The idea of this act wasn’t to make chips cheaper. It was to bring semiconductor manufacturing home instead of relying on China. They were always going to be more expensive because we can’t compete with slave labor or a complete lack of environmental regulations. Price was the reason we were making them in China in the first place.
What chips were we making in China? Unless you’re counting Taiwan as China, but I’d point out that we’re still making the top of the line chips in Taiwan.
Like, the vast majority of the less interesting, non-cutting-edge stuff. The PRC does have fabs and everything; it’s just that they are several generations back from cutting edge. And nobody wants to stick their really cutting edge tech into a mainland Chinese factory, because they’ve got an established pattern and practice of outright stealing and reverse-engineering anything interesting they can get their hands on. They don’t give a shit about any IP rules unless it’s their rules.
Yes, but I don’t think the CHIPS Act was aimed at the not-so-cutting-edge processes and getting those reshored onto US soil. The US already has a bunch, and the strategic value of those supply chains are less critical to national interests.
The primary difference is that we, and our allies, do make cutting edge lithography equipment, and we’re building factories with that stuff in it.
I work in semiconductors, and I don’t think the numbers are necessarily unfair. There are a lot of small companies and academic research labs receiving funding from the CHIPS act, and their work gets done faster when there are fabs in the country to tape out their designs.

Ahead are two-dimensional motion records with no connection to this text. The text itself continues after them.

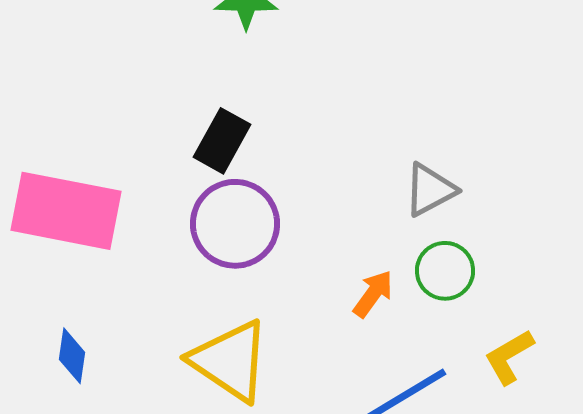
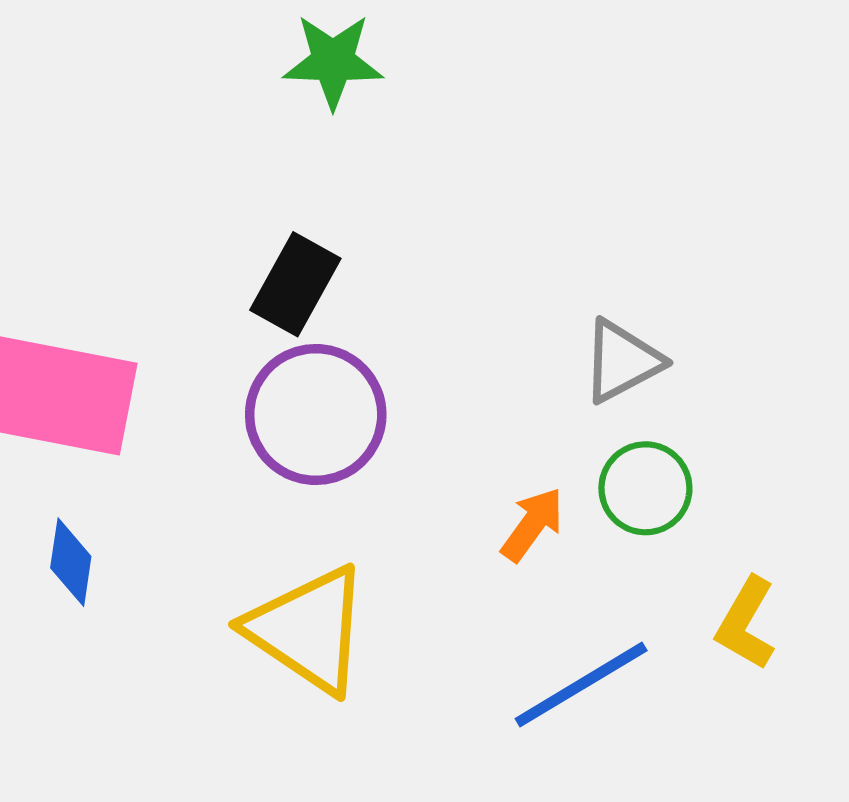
blue diamond: (72, 356) -> (71, 562), moved
yellow L-shape: (509, 357) -> (746, 623), turned -30

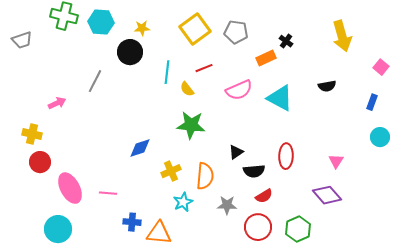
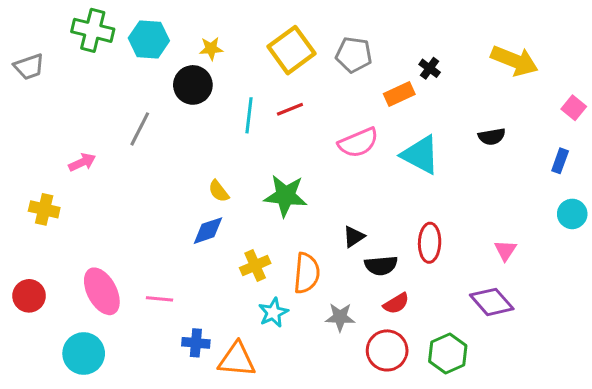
yellow arrow: (342, 36) -> (515, 61), turned -52
red line: (204, 68) -> (290, 109), moved
yellow semicircle: (187, 89) -> (219, 191), moved
red circle: (40, 162) -> (29, 296), moved

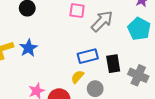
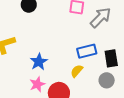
blue star: (28, 48) -> (39, 62), moved
gray circle: (95, 89) -> (107, 80), moved

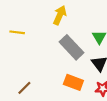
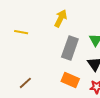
gray rectangle: (71, 47) -> (70, 48), turned 60

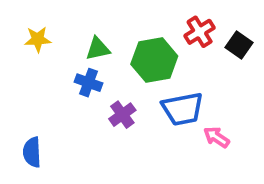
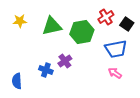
green triangle: (98, 49) -> (52, 26), size x1.5
blue cross: (88, 83) -> (46, 70), moved
blue trapezoid: (183, 109) -> (116, 49), moved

Can’t say I know a ton about the industry but it’s wild how many fabless companies are so influential. So much of business is vertical integration, yet many of the biggest names in chips are fabless
Chip fabs simply do not work at a small scale, if you want to sell them at anything resembling a reasonable cost. Modern chip lithography takes a truly titanic amount of capital to set up, and it takes years. And by then the industry has moved on.